Until now we have only used Gaussian copulas, but we can easily
specify a different family. For example, suppose we wish to consider
Student t-copulas. In this case we need to choose a degrees of freedom
parameter, though this is easily managed with
gen_cop_pars() which allows additional arguments as
....
set.seed(126)
pars4 <- pars3
(pars4$cop <- gen_cop_pars(forms3, data=dat, range=c(-0.5,0), par2=4))
## $Y
## $Y$x_1
## $Y$x_1$beta
## [1] -1.49492 0.00826 -0.01525 0.01971 -0.01109 -0.00152
##
## $Y$x_1$par2
## [1] 4
##
##
## $Y$x_3
## $Y$x_3$beta
## [1] -1.51246 0.01611 -0.01106 -0.00215 -0.01853 0.02195
##
## $Y$x_3$par2
## [1] 4
##
##
## $Y$x_4
## $Y$x_4$beta
## [1] -1.517160 0.000418 -0.004662 -0.021514 -0.002447 -0.010080
##
## $Y$x_4$par2
## [1] 4
fams4 <- fams
fams4[[4]] <- 2
datAY4 <- rfrugalParam(formulas=forms3, family=fams4, pars=pars4, dat=dat)
## Inversion method selected: using pair-copula parameterization
Now the estimates are 3218 (8.5) and a causal effect of -498.1 (12.3).

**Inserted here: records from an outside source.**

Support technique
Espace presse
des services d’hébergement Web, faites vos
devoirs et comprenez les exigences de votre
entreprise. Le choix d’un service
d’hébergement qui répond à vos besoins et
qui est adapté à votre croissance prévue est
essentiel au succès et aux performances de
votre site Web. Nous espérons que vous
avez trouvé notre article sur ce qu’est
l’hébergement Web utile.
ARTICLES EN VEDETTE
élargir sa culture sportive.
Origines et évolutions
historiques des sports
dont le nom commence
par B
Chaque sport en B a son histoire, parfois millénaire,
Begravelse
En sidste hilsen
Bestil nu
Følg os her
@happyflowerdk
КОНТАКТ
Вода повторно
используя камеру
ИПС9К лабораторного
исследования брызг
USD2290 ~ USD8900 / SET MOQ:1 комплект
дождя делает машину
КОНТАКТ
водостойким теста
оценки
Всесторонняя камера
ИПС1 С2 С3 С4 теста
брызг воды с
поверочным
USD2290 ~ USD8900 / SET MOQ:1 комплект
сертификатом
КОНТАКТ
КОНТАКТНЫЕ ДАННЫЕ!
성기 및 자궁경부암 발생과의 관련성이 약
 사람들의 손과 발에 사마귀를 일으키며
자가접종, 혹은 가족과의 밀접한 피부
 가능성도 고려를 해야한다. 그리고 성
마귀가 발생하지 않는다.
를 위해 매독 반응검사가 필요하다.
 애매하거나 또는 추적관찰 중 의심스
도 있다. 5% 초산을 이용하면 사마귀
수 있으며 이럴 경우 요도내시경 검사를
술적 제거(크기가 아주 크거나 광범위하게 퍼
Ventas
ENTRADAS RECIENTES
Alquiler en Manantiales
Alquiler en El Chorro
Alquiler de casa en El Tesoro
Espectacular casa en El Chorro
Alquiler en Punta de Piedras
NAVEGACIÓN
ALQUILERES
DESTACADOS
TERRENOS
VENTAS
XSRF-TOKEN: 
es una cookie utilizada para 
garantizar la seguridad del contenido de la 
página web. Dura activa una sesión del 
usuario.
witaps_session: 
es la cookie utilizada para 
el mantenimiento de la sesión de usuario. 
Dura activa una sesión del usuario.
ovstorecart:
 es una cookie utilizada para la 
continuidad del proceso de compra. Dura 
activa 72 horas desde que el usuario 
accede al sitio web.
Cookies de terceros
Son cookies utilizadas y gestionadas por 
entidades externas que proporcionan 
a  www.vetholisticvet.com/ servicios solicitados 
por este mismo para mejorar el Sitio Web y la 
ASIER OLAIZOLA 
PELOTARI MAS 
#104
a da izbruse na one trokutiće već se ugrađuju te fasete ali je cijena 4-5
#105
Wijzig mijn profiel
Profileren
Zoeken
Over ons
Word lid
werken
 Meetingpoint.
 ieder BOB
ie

We also introduce the function adj_vars(), which allows
users to modify the strength of the partial correlations (or other
parameters) by scaling the parameters of the linear predictor. The
argument factor can be modified to control the strength of
the strong and weak variables respectively;
the default values are 5 and 0.2. Returning to the example above,
suppose that we want x_4 to be much more closely related
than x_1 or x_3. Then we can apply:
set.seed(127)
pars5 <- pars3
pars_tmp <- gen_cop_pars(forms3, data=dat, range=c(-0.25,0))
(pars5$cop <- causl:::adj_vars(pars_tmp, strong="x_4", weak=c("x_1","x_3"), factor=c(2,0.25)))
## $Y
## $Y$x_1
## $Y$x_1$beta
## [1] -3.16e-01 -2.12e-03 -1.29e-03 4.74e-06 2.13e-03 2.60e-03
##
##
## $Y$x_3
## $Y$x_3$beta
## [1] -0.308757 -0.000327 0.001470 0.000348 -0.000276 0.001578
##
##
## $Y$x_4
## $Y$x_4$beta
## [1] -2.500827 -0.005808 -0.002827 0.017982 -0.000621 -0.015468
fams5 <- fams
fams5[[4]] <- 5 # use Frank copula
datAY5 <- rfrugalParam(formulas=forms3, family=fams5, pars=pars5, dat=dat)
## Inversion method selected: using pair-copula parameterization
This time the estimates are 3202 (8.1) and a causal effect of -500.5 (12.4).